After a bit of digging, I noticed a warning message in the logs of the Action that said:


Done Zipping App Artifacts
Uploading build artifacts.
Finished Upload. Polling on deployment.
Status: InProgress. Time: 0.178533(s)
Status: Succeeded. Time: 15.3731517(s)
Deployment Complete :)
Visit your site at: https://white-glacier-0d2380f03-300.westeurope.2.azurestaticapps.net Unexectedly failed to add GitHub comment.
Thanks for using Azure Static Web Apps!
Exiting

The Solution

Initially I thought the problem might be a change in functionality of the Azure/static-web-apps-deploy action. However, it turns out it has not altered since May 2021.
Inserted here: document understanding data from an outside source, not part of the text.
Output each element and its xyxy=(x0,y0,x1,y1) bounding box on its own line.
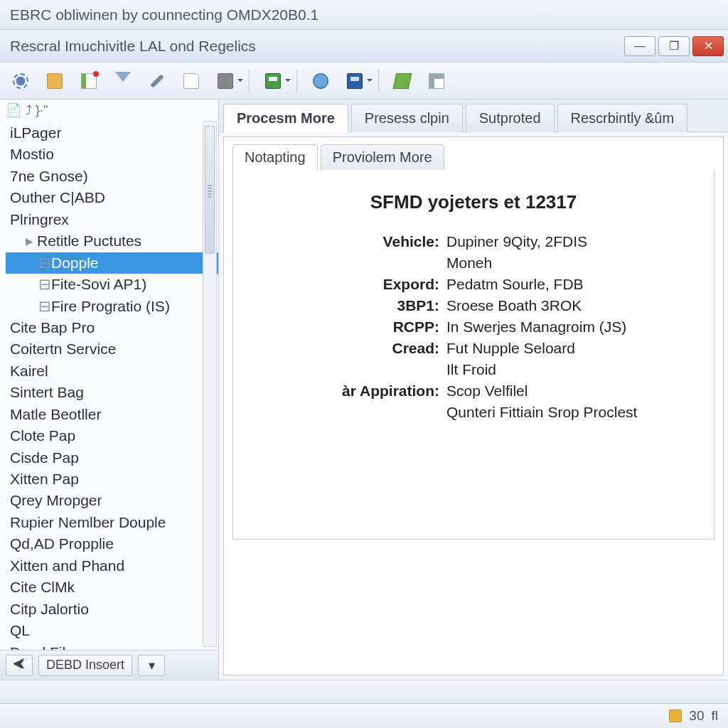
tree-item[interactable]: QL xyxy=(6,620,218,641)
tree-item[interactable]: Xitten Pap xyxy=(6,469,218,490)
property-key: Expord: xyxy=(297,276,439,293)
tree-item[interactable]: Qd,AD Propplie xyxy=(6,533,218,555)
nav-back-button[interactable]: ⮜ xyxy=(6,655,33,676)
toolbar-globe-button[interactable] xyxy=(310,70,331,92)
property-value: Qunteri Fittiain Srop Proclest xyxy=(446,404,692,421)
tree-item[interactable]: Matle Beotller xyxy=(6,404,218,425)
toolbar-print-button[interactable] xyxy=(215,70,236,92)
toolbar-book-button[interactable] xyxy=(392,70,413,92)
tree-item[interactable]: Plringrex xyxy=(6,209,218,230)
primary-tab-label: Presess clpin xyxy=(365,110,449,126)
tree-item[interactable]: 7ne Gnose) xyxy=(6,166,218,187)
tree-item-label: Clote Pap xyxy=(10,427,75,444)
toolbar-disk-button[interactable] xyxy=(262,70,284,92)
tree-item-label: Fire Progratio (IS) xyxy=(51,298,170,314)
minimize-button[interactable]: — xyxy=(624,36,655,56)
tree-header: 📄 ⤴ }·" xyxy=(0,100,218,118)
property-key: Vehicle: xyxy=(297,233,439,250)
tree-item-label: Cite Bap Pro xyxy=(10,319,95,336)
tree-item[interactable]: ⊟Fite-Sovi AP1) xyxy=(6,274,218,295)
tree-item[interactable]: Mostio xyxy=(6,144,218,165)
property-value: Ilt Froid xyxy=(446,361,692,378)
tree-scroll-area[interactable]: iLPagerMostio7ne Gnose)Outher C|ABDPlrin… xyxy=(0,118,218,650)
tree-item[interactable]: Cite Bap Pro xyxy=(6,317,218,338)
insert-dropdown-button[interactable]: ▾ xyxy=(138,655,165,676)
tree-item-label: Dopple xyxy=(51,255,99,271)
tree-item[interactable]: Cite ClMk xyxy=(6,577,218,598)
minimize-icon: — xyxy=(634,40,646,53)
primary-tab[interactable]: Procesm More xyxy=(223,104,348,132)
property-value: Pedatm Sourle, FDB xyxy=(446,276,692,293)
toolbar-folder-button[interactable] xyxy=(44,70,65,92)
scrollbar-thumb[interactable] xyxy=(205,126,215,254)
tree-item-label: Xitten Pap xyxy=(10,471,79,487)
main-split: 📄 ⤴ }·" iLPagerMostio7ne Gnose)Outher C|… xyxy=(0,100,728,680)
tree-item[interactable]: Outher C|ABD xyxy=(6,187,218,208)
tree-item[interactable]: Rupier Nemlber Douple xyxy=(6,512,218,533)
toolbar-funnel-button[interactable] xyxy=(112,70,134,92)
tree-item-label: Rupier Nemlber Douple xyxy=(10,514,166,530)
outer-window-title: EBRC obliwinen by counnecting OMDX20B0.1 xyxy=(0,0,728,30)
status-separator xyxy=(0,680,728,704)
toolbar-gear-button[interactable] xyxy=(10,70,31,92)
tree-item[interactable]: Daad Filc xyxy=(6,642,218,651)
primary-tab-label: Procesm More xyxy=(237,110,335,126)
chevron-down-icon: ▾ xyxy=(149,658,155,673)
toolbar-sheet-button[interactable] xyxy=(78,70,100,92)
tree-item-label: Fite-Sovi AP1) xyxy=(51,276,146,292)
primary-tab[interactable]: Sutproted xyxy=(466,104,555,132)
inner-title-text: Rescral Imuchivitle LAL ond Regelics xyxy=(0,30,620,62)
window-controls: — ❐ ✕ xyxy=(620,30,728,62)
disk-icon xyxy=(265,73,281,89)
tree-item-label: Mostio xyxy=(10,146,54,162)
tree-item[interactable]: Sintert Bag xyxy=(6,382,218,403)
secondary-tab[interactable]: Proviolem More xyxy=(321,144,444,170)
property-value: In Swerjes Managroim (JS) xyxy=(446,318,692,336)
tree-item-label: Plringrex xyxy=(10,211,69,228)
expand-icon: ▸ xyxy=(24,230,34,252)
page-icon xyxy=(183,73,199,89)
tree-item[interactable]: Xitten and Phand xyxy=(6,555,218,577)
primary-tab-bar: Procesm MorePresess clpinSutprotedRescrb… xyxy=(219,100,728,132)
primary-tab[interactable]: Rescrbintly &ûm xyxy=(557,104,688,132)
node-icon: ⊟ xyxy=(38,296,48,317)
insert-button[interactable]: DEBD Insoert xyxy=(38,655,132,676)
close-icon: ✕ xyxy=(704,39,713,53)
secondary-tab[interactable]: Notapting xyxy=(232,144,318,170)
scrollbar-track[interactable] xyxy=(203,121,217,647)
toolbar-save-button[interactable] xyxy=(344,70,365,92)
toolbar-grid-button[interactable] xyxy=(426,70,447,92)
sidebar: 📄 ⤴ }·" iLPagerMostio7ne Gnose)Outher C|… xyxy=(0,100,219,680)
save-icon xyxy=(347,73,363,89)
tree-item[interactable]: ⊟Fire Progratio (IS) xyxy=(6,296,218,317)
tree-item[interactable]: Clote Pap xyxy=(6,425,218,446)
print-icon xyxy=(218,73,233,89)
toolbar-page-button[interactable] xyxy=(181,70,202,92)
tree-item[interactable]: Coitertn Service xyxy=(6,338,218,360)
close-button[interactable]: ✕ xyxy=(692,36,724,56)
tree-item[interactable]: Qrey Mropger xyxy=(6,490,218,511)
secondary-tab-bar: NotaptingProviolem More xyxy=(232,144,714,170)
tree-item-label: Qd,AD Propplie xyxy=(10,535,114,552)
funnel-icon xyxy=(115,72,131,90)
maximize-button[interactable]: ❐ xyxy=(658,36,690,56)
tree-item-label: Xitten and Phand xyxy=(10,557,124,574)
sheet-icon xyxy=(81,73,97,89)
tree-item[interactable]: Cisde Pap xyxy=(6,447,218,469)
insert-button-label: DEBD Insoert xyxy=(46,658,124,673)
tree-item[interactable]: iLPager xyxy=(6,122,218,144)
primary-tab-label: Rescrbintly &ûm xyxy=(571,110,675,126)
tree-item[interactable]: ▸Retitle Puctutes xyxy=(6,230,218,252)
outer-title-text: EBRC obliwinen by counnecting OMDX20B0.1 xyxy=(10,6,318,23)
toolbar-pen-button[interactable] xyxy=(146,70,168,92)
tree-item[interactable]: Citp Jalortio xyxy=(6,599,218,620)
toolbar-separator xyxy=(296,70,297,92)
pen-icon xyxy=(150,74,164,88)
tree-item[interactable]: Kairel xyxy=(6,360,218,382)
property-key: Cread: xyxy=(297,340,439,357)
document-title: SFMD yojeters et 12317 xyxy=(255,191,692,213)
chevron-left-icon: ⮜ xyxy=(13,658,26,673)
primary-tab[interactable]: Presess clpin xyxy=(351,104,463,132)
tree-item[interactable]: ⊟Dopple xyxy=(6,252,218,274)
status-bar: 30 fl xyxy=(0,704,728,728)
So next I tried to add my own PR comment using the actions/github-script action

- uses: actions/github-script@v6
  if: github.event_name == 'pull_request'
  with:
    script: |
      github.rest.issues.createComment({
        issue_number: context.issue.number,
        owner: context.repo.owner,
        repo: context.repo.repo,
        body: 'Azure Static Web Apps: Your staging site is ready at: ${{ steps.builddeploy.outputs.static_web_app_url }}'
      })      

This failed with a 403 error, so I realised my problem was missing permissions. So added a permissions block to the job

jobs:
  build_and_deploy_job:
    if: github.event_name == 'schedule' || github.event_name == 'push' || (github.event_name == 'pull_request' && github.event.action != 'closed')
    runs-on: ubuntu-latest
    permissions:
      contents: read   # This is required read the repo
      pull-requests: write  # This is required to comment on the PR
    ...

Note: As soon as you set any permissions you have to set all the ones you need, as setting a permission removes the defaults. So in this case, if you just set the pull-requests: write permission but not the contents: read permission, the workflow would not be able to clone the repo

This worked, but then it occured to me, was the original error just permissions related?

So I removed the actions/github-script action but left the permissions block and as I hoped the staging URL appeared in the PR comment.

So my assumption is that default permissions have recently changed. It just shows it is always a good idea to be explicit with permissions in your GitHub Actions workflows.